Dossiers
Pieces that span agencies or countries — single operations told in depth, scandals reconstructed from primary documents, thematic surveys.
Coups & covert action
Covert action — operations to influence political outcomes abroad while preserving deniability for the sponsoring state — produced a recurring pattern across the early Cold War record. Operation Ajax restored the Shah of Iran in 1953 after the nationalisation of the Anglo-Iranian Oil Company; the joint CIA–SIS operation became the institutional template for subsequent regime-change cases and is now the subject of a 2013 CIA acknowledgement. The Phoenix Program in South Vietnam pursued the systematic neutralisation of Viet Cong infrastructure under combined CIA and military command. Iran-Contra documents what happens when statutory restraints on covert action collide with executive determination to circumvent them — the Walsh Report and the pardons that followed. Operation Mockingbird sits between covert action and propaganda: a domestic media programme that became part of the same operational toolkit.
Iran-Contra
The 1985-1987 covert programme through which the Reagan Administration sold arms to Iran and diverted the proceeds to the Nicaraguan Contras in violation of the Boland Amendment.
The Phoenix Program
The CIA-led counter-insurgency programme in South Vietnam between approximately 1965 and 1972, combining intelligence collection on the Viet Cong infrastructure with operations to "neutralise" identified members.
Operation Ajax
The 1953 joint CIA–SIS operation that overthrew Iranian Prime Minister Mohammad Mosaddegh after his nationalization of the Anglo-Iranian Oil Company.
Operation Mockingbird
The Cold War-era programme of Central Intelligence Agency engagement with the United States and partner-state press — the recruitment of paid and unpaid journalist relationships, the funding of front publications, the placement of articles, and the related editorial influence — substantially documented by the 1976 Church Committee Final Report, by the *Family Jewels* internal CIA inventory declassified in 2007, and by Carl Bernstein's October 1977 *Rolling Stone* article identifying approximately 400 American journalists with intelligence-relationship histories. The colloquial label "Operation Mockingbird" covers a set of distinct programmes; the *Family Jewels* document uses MOCKINGBIRD specifically for a 1962–65 wiretap of two Washington journalists.

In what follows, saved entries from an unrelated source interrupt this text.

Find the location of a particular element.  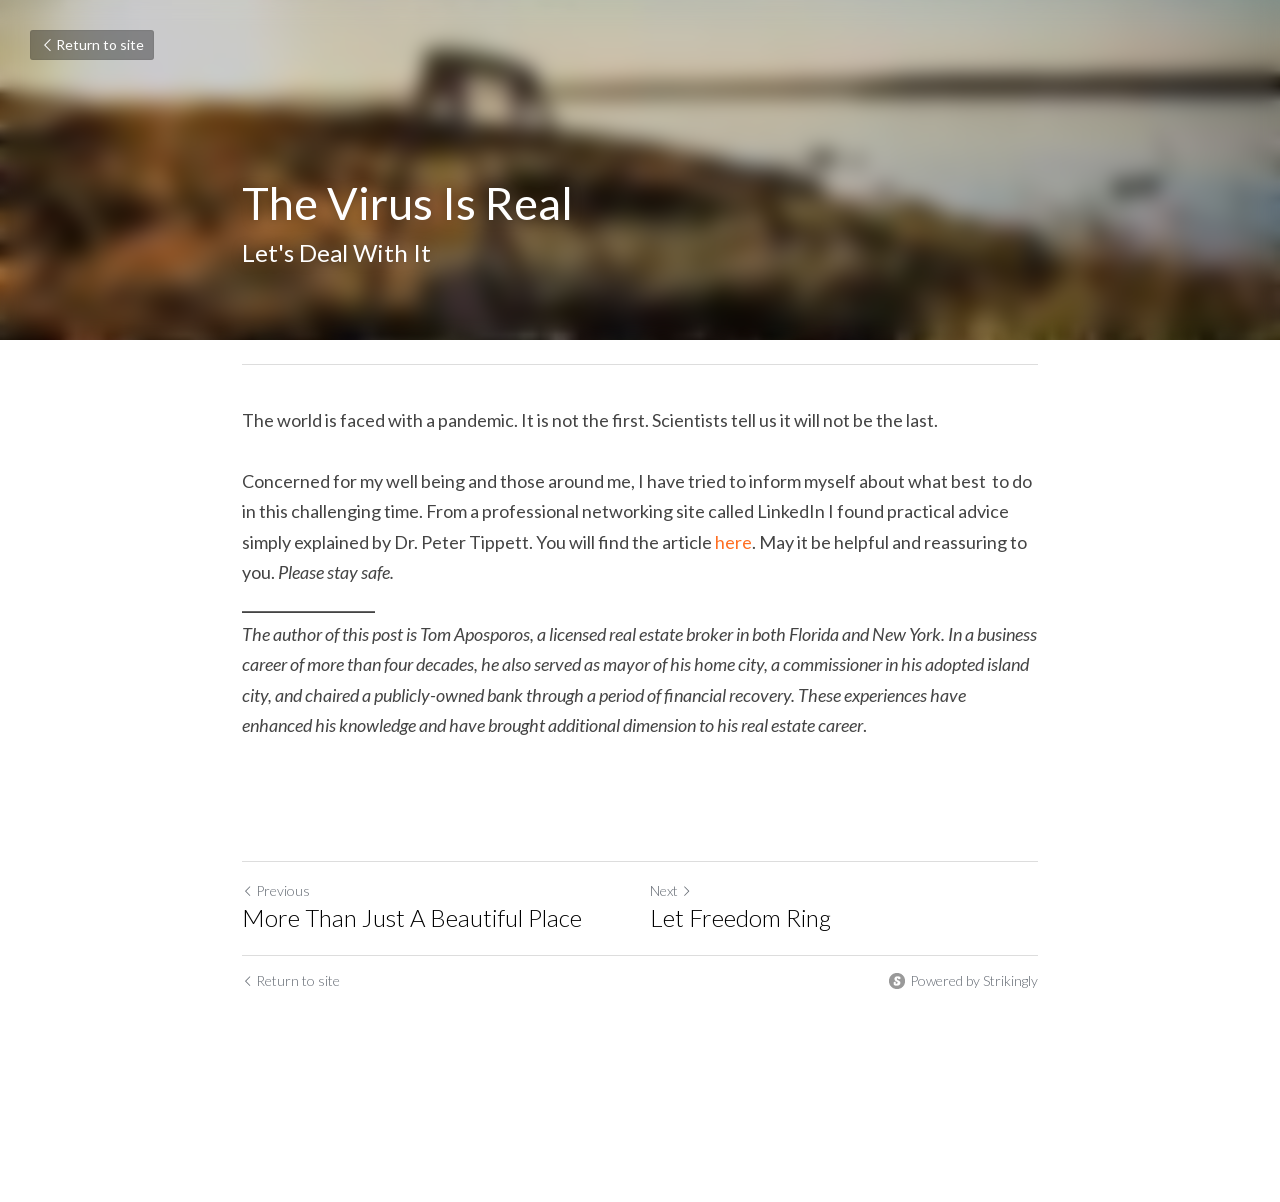

Next [Next Post] is located at coordinates (671, 890). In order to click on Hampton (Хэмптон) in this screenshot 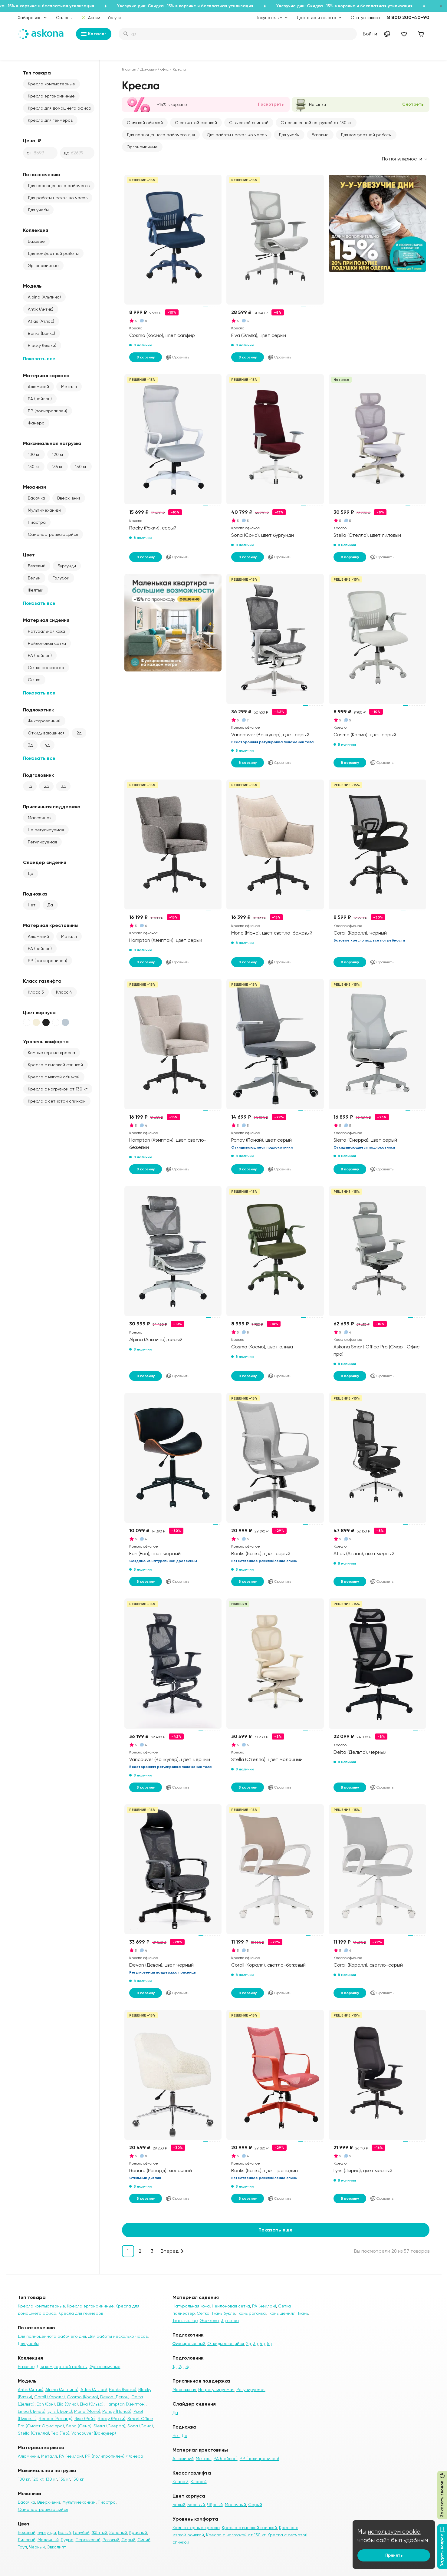, I will do `click(126, 2404)`.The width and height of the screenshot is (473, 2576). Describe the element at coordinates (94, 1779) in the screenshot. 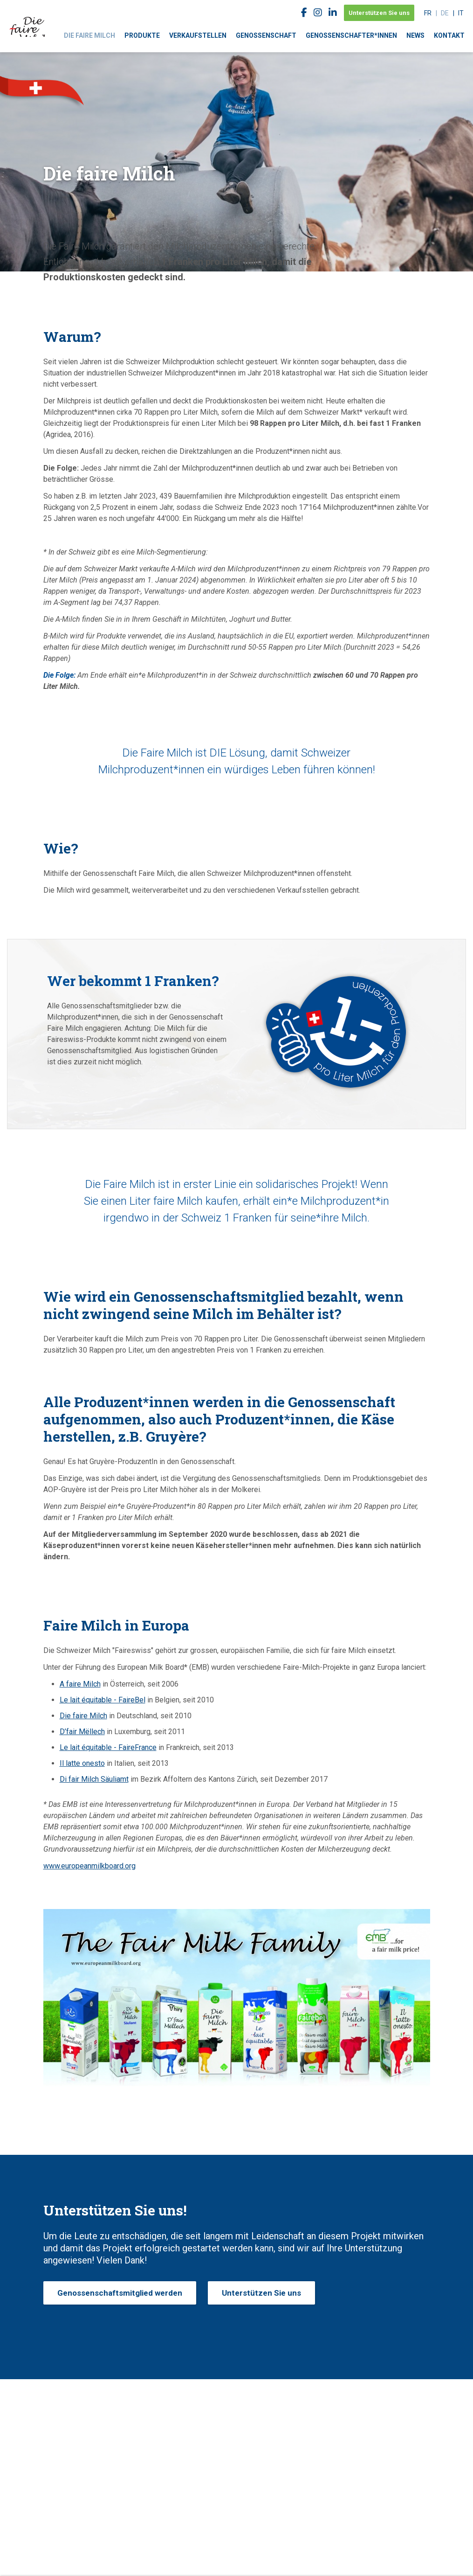

I see `Di fair Milch Säuliamt` at that location.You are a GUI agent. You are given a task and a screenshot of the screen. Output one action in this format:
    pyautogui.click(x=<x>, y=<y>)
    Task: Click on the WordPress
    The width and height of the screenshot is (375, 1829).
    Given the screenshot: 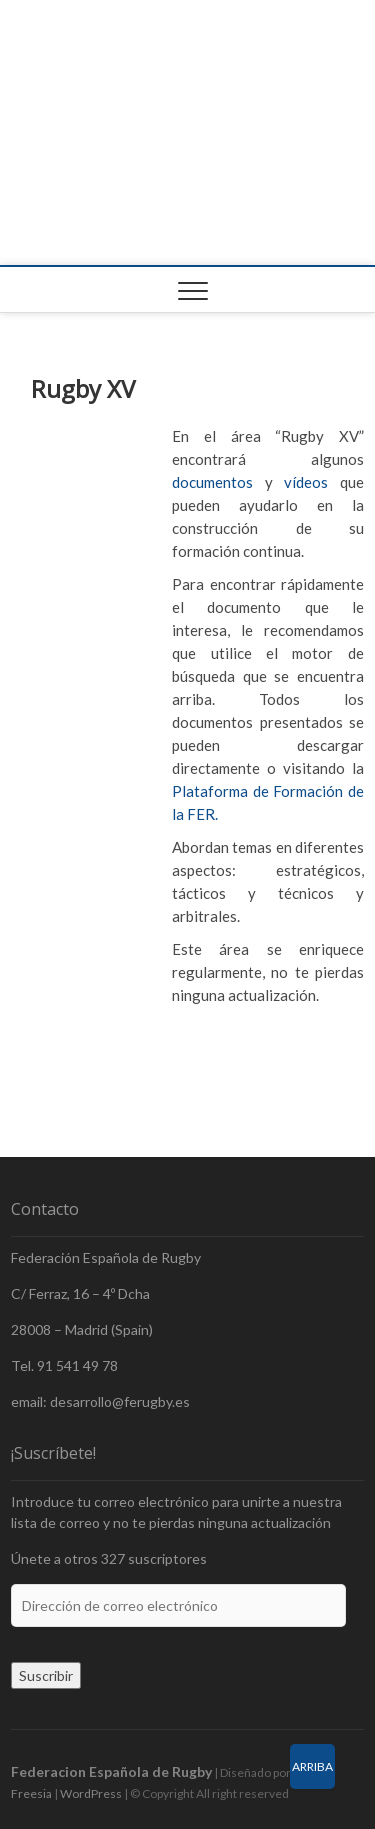 What is the action you would take?
    pyautogui.click(x=91, y=1793)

How dossiers differ from agency pages
An agency page sits in one country and covers one service — its history, statutory basis, role, and the public record of its operations. A dossier crosses those boundaries. A dossier picks up an operation, a scandal, or a thematic question and follows it across whichever services and states are implicated, footnoted to primary documents and the most defensible secondary record.
The Salisbury attack is a dossier rather than an agency entry because it implicates the GRU, MI5, the SIS, the Metropolitan Police, the OPCW, and the parallel Czech investigation into Vrbětice — no single agency page can carry it. The Snowden disclosures are a dossier because they involve the NSA, GCHQ, CSE, ASD, GCSB, the partner services that received the product, the journalism that processed the archive, and the long arc of post-disclosure legal and policy change. MKULTRA is a dossier because the operation was institutional in a way that has now been substantially documented by the Senate, the Rockefeller Commission, the Church Committee, and successive declassifications.
Coverage here is editorial: dossiers are written when there is a coherent public-record account that can be reconstructed at depth. The list grows as new dossiers are written and as additional declassifications expand what can responsibly be said about cases that remain partly closed.